++++ DATA EXTRACTS

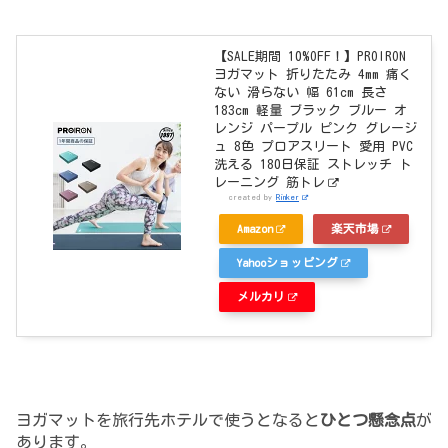
【SALE期間 10%OFF！】PROIRON
ヨガマット 折りたたみ 4mm 痛く
ない 滑らない 幅 61cm 長さ
183cm 軽量 ブラック ブルー オ
レンジ パープル ピンク グレージ
ュ 8色 プロアスリート 愛用 PVC
洗える 180日保証 ストレッチ ト
レーニング 筋トレ
created by
Rinker
Amazon
楽天市場
Yahooショッピング
メルカリ
ヨガマットを旅行先ホテルで使うとなると
ひとつ懸念点
が
あります。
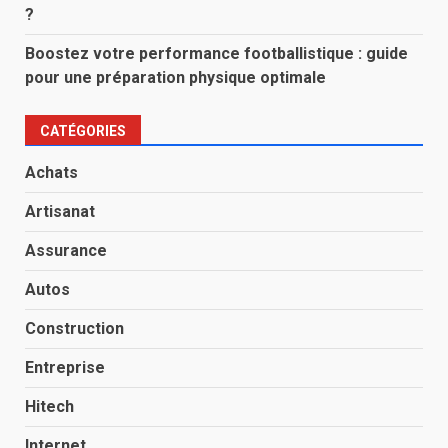
?
Boostez votre performance footballistique : guide
pour une préparation physique optimale
CATÉGORIES
Achats
Artisanat
Assurance
Autos
Construction
Entreprise
Hitech
Internet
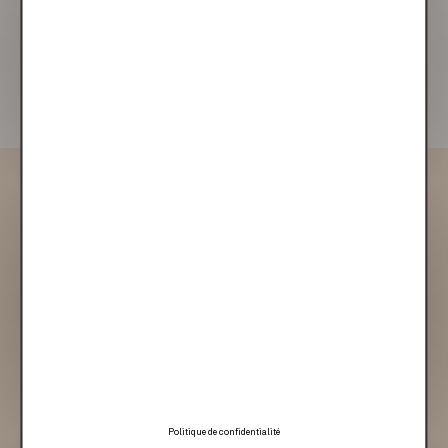
Pour 24 pages | 0,75 € la page supplémentaire
JE CRÉÉ
Caractéristiques du Livre Folio
Couverture rigide
Pagination :
cartonnée haute qualité
De 24 à 240 pages
Politique de confidentialité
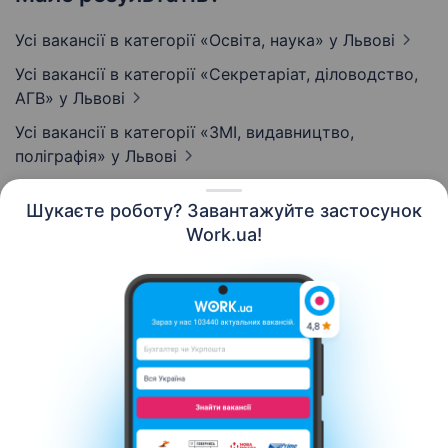
Усі вакансії в категорії «Освіта, наука»
у Львові
Усі вакансії в категорії «Секретаріат, діловодство,
АГВ»
у Львові
Усі вакансії в категорії «ЗМІ, видавництво,
поліграфія»
у Львові
Шукаєте роботу? Завантажуйте застосунок
Work.ua!
Українська
Ресурси
Контакти
Про нас
Кар’єра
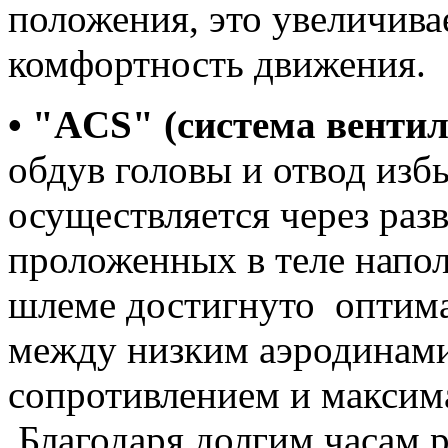
положения, это увеличива
комфортность движения.
• "ACS" (система венти
обдув головы и отвод изб
осуществляется через раз
проложенных в теле напол
шлеме достигнуто оптим
между низким аэродинам
сопротивлением и максим
Благодаря долгим часам р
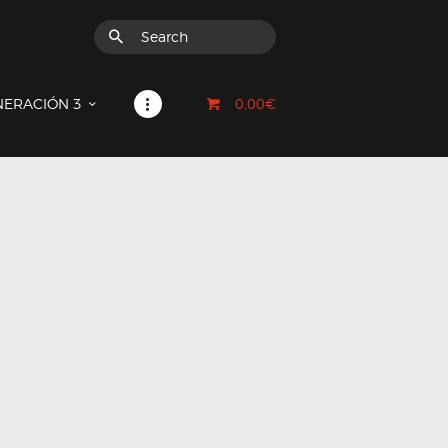
0,00€
NERACIÓN 3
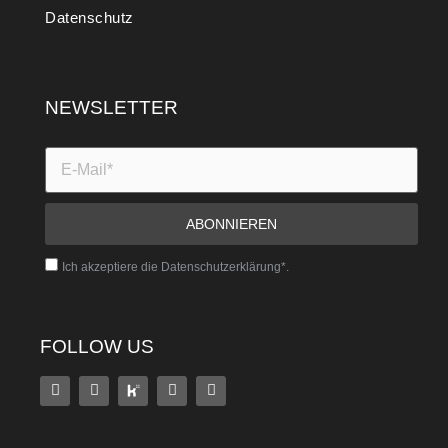
Datenschutz
NEWSLETTER
Ich akzeptiere die Datenschutzerklärung*.
FOLLOW US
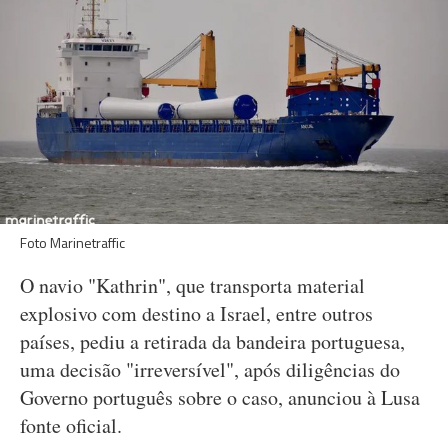
Foto Marinetraffic
O navio "Kathrin", que transporta material
explosivo com destino a Israel, entre outros
países, pediu a retirada da bandeira portuguesa,
uma decisão "irreversível", após diligências do
Governo português sobre o caso, anunciou à Lusa
fonte oficial.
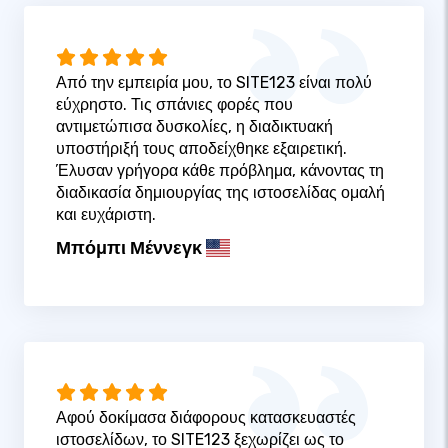
Από την εμπειρία μου, το SITE123 είναι πολύ
εύχρηστο. Τις σπάνιες φορές που
αντιμετώπισα δυσκολίες, η διαδικτυακή
υποστήριξή τους αποδείχθηκε εξαιρετική.
Έλυσαν γρήγορα κάθε πρόβλημα, κάνοντας τη
διαδικασία δημιουργίας της ιστοσελίδας ομαλή
και ευχάριστη.
Μπόμπι Μέννεγκ
Αφού δοκίμασα διάφορους κατασκευαστές
ιστοσελίδων, το SITE123 ξεχωρίζει ως το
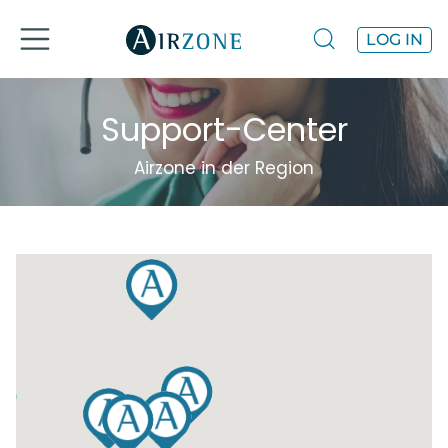
LOG IN
Support-Center
Airzone in der Region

++++++++

=== EXERCISE OBJECTIVE ===
The answer must be every line of the entries that includes the word "категорії".

=== SOLUTION TO THIS EXERCISE ===
Усі вакансії в категорії «Освіта, наука»
Усі вакансії в категорії «Секретаріат, діловодство,
Усі вакансії в категорії «ЗМІ, видавництво,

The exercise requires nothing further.